Intrinsic features of Zika Virus non-structural proteins NS2A and NS4A in the regulation of viral replication
Fig 3
NS2A and NS4A inhibited ZIKV infection.
(a-b & e) NS2A and NS4A reduced the production of infectious viral particles in HMC3 or U251 cells (48 h p.i.). (c) NS2A and NS4A inhibited the expression of ZIKV E protein in HMC3 cells. (d) NS2A and NS4A inhibited viral RNA replication in HMC3 cells. (f) NS2A and NS4A inhibited the replication of viral genome in U251 cells. HMC3 or U251 cells (expressing ZIKV NS1, NS2A, NS2B, NS3, NS4A, or NS4B) were infected by 0.1 MOI of ZIKV/SZ01 for 48 or 72 h. ZIKV titers in the culture supernatants were determined by viral plaque formation unit assay (Fig 3A, 3B and 3E) and the expression of ZIKV envelope (E) at 48 h p.i. (Fig 3C) was examined by western blot analysis. Fig 3B was the quantitative analysis of results shown in Fig 3A. ZIKV E was stained by an anti-E rabbit antibody.
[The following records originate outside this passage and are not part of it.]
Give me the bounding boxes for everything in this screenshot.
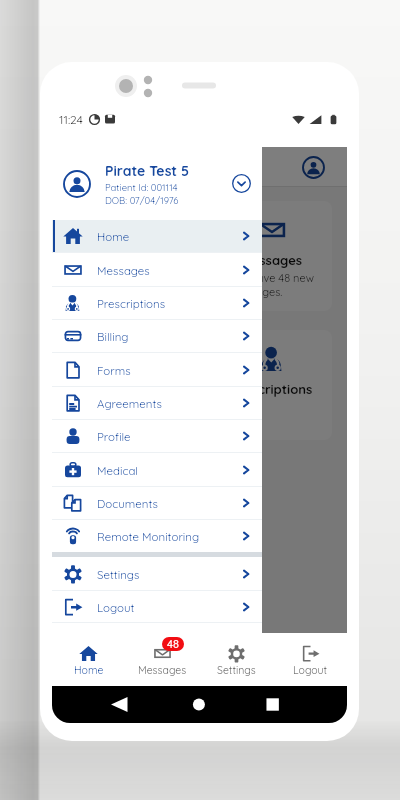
staticText: Prescriptions	[91, 381, 173, 397]
button[interactable]: Documents	[52, 487, 262, 519]
staticText: 11:24	[59, 112, 83, 127]
staticText: Settings	[97, 567, 140, 581]
button[interactable]: Prescriptions	[52, 287, 262, 319]
staticText: 48	[167, 637, 179, 651]
button[interactable]: Settings	[52, 557, 262, 590]
button[interactable]: Prescriptions	[67, 330, 192, 440]
button[interactable]: Agreements	[52, 387, 262, 419]
staticText: Prescriptions	[97, 296, 166, 310]
button[interactable]: Profile	[52, 420, 262, 452]
staticText: You have 48 new messages.	[89, 271, 174, 299]
button[interactable]: Forms	[52, 353, 262, 386]
button[interactable]: Home	[52, 633, 125, 686]
staticText: Messages	[241, 252, 303, 268]
button[interactable]: Messages	[207, 201, 332, 311]
staticText: Prescriptions	[231, 381, 313, 397]
staticText: You have 48 new messages.	[229, 271, 314, 299]
button[interactable]: 48	[125, 633, 199, 686]
button[interactable]: Logout	[273, 633, 347, 686]
button[interactable]: Account	[300, 154, 326, 180]
staticText: Pirate Test 5	[105, 162, 190, 180]
button[interactable]: Billing	[52, 320, 262, 352]
staticText: Messages	[101, 252, 163, 268]
staticText: Settings	[217, 663, 256, 676]
button[interactable]: Logout	[52, 591, 262, 622]
button[interactable]: Messages	[67, 201, 192, 311]
staticText: Forms	[97, 363, 131, 377]
staticText: Logout	[97, 600, 135, 614]
staticText: Patient Id: 001114	[105, 181, 178, 193]
button[interactable]: Home	[52, 220, 262, 252]
staticText: Agreements	[97, 396, 162, 410]
staticText: DOB: 07/04/1976	[105, 194, 179, 206]
staticText: Home	[97, 229, 130, 243]
staticText: Logout	[293, 663, 328, 676]
staticText: Messages	[97, 263, 150, 277]
staticText: Billing	[97, 329, 129, 343]
button[interactable]: Expand	[232, 174, 251, 193]
staticText: Remote Monitoring	[97, 529, 200, 543]
staticText: Messages	[138, 663, 187, 676]
button[interactable]: Medical	[52, 453, 262, 486]
button[interactable]: Messages	[52, 253, 262, 286]
staticText: Documents	[97, 496, 158, 510]
staticText: Medical	[97, 463, 139, 477]
button[interactable]: Prescriptions	[207, 330, 332, 440]
staticText: Home	[74, 663, 104, 676]
staticText: Profile	[97, 429, 131, 443]
button[interactable]: Settings	[199, 633, 273, 686]
button[interactable]: Remote Monitoring	[52, 520, 262, 552]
HMC3 or U251 cells (expressing ZIKV NS2A or NS4A) were infected by 0.1 MOI of ZIKV/SZ01 and total RNA was prepared at various time points p.i. for measuring viral RNA copies in the culture supernatants (HMC3, Fig 3D) or viral genome in cell lysates (U251, Fig 3F), determined by TaqMan or SYBR Green qRT-PCR. The differences between groups of control and NS proteins were evaluated by two-tailed Student’s t test. Data are means ± SEM of triplicate experiments; *, P< 0.05; **, P< 0.01; ***, p < 0.001.